Image may contain Food and Mashed Potato
Potato Parsnip PuréeSang An
Cooks' note:

Potato parsnip purée can be made 1 day ahead and chilled in a baking dish, covered. Bring to room temperature and reheat, covered, in a preheated 450°F oven until hot, about 20 minutes, or in a microwave.

Recipe information

  • Yield

    Makes 8 to 10 servings

Ingredients

2 pounds parsnips, peeled and cut into 1-inch pieces
2 pounds russet (baking) potatoes, peeled and cut into 2-inch pieces
1 tablespoon plus 1/2 teaspoon salt
1 cup heavy cream
1/2 stick (1/4 cup) unsalted butter
1/4 teaspoon black pepper

Special Equipment

a potato ricer or a food mill fitted with medium disk

Preparation

  1. Step 1

    Cover parsnips and potatoes with cold water by 1 inch in a 6- to 8-quart pot, then add 1tablespoon salt and bring to a boil, partially covered.

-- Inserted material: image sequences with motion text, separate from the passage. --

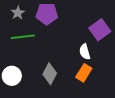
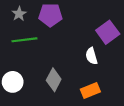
orange rectangle: (84, 73) -> (90, 91), moved, turned 36

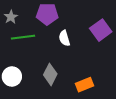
gray star: (19, 14) -> (11, 17), moved
white semicircle: (91, 56) -> (64, 38), moved

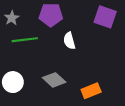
purple square: (101, 30) -> (105, 17), moved, turned -35
gray diamond: (50, 74) -> (54, 80), turned -75

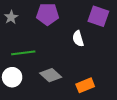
green line: (25, 40) -> (23, 53), moved
white semicircle: (69, 41) -> (78, 39), moved

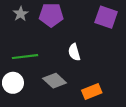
gray star: (11, 17) -> (21, 14), moved
white semicircle: (78, 39) -> (74, 52), moved

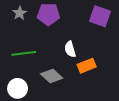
white circle: (13, 83) -> (18, 88), moved
orange rectangle: (92, 92) -> (87, 66), moved

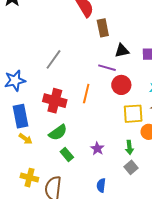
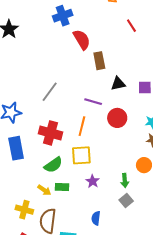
purple line: (107, 68) -> (93, 102), moved
yellow square: (133, 114) -> (81, 155), moved
yellow arrow: (25, 139) -> (44, 190), moved
green rectangle: (67, 155) -> (62, 187), turned -48

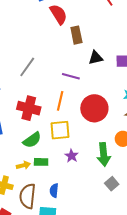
red circle: (117, 118) -> (94, 108), moved, size x1.4
green arrow: (125, 180) -> (104, 154), size x1.6
yellow arrow: (44, 190) -> (23, 165), turned -48
gray square: (126, 200) -> (112, 184), moved
blue semicircle: (96, 218) -> (54, 190), moved

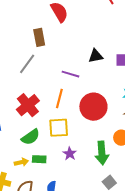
brown rectangle: (76, 35) -> (39, 37), moved
red cross: (29, 108) -> (28, 105), turned 35

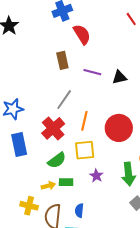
gray line: (27, 64) -> (64, 100), moved
purple line: (71, 74) -> (92, 72), moved

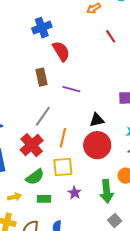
black triangle: (119, 77) -> (97, 120), moved
yellow arrow: (48, 186) -> (14, 197), moved

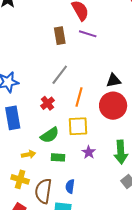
purple line: (71, 89) -> (88, 34), moved
red cross: (32, 145) -> (47, 103), size x0.6

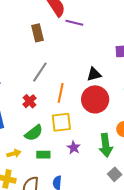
purple line: (88, 34) -> (74, 23), moved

Reduce heat and simmer vegetables, partially covered, until very tender but not falling apart, 30 to 40 minutes.

    Step 2

    Meanwhile, bring cream, butter, pepper, and remaining 1/2 teaspoon salt to a simmer in 4-quart heavy pot over moderate heat.

    Step 3

    Drain vegetables in a colander. Force warm vegetables through ricer into cream mixture, then stir to combine well.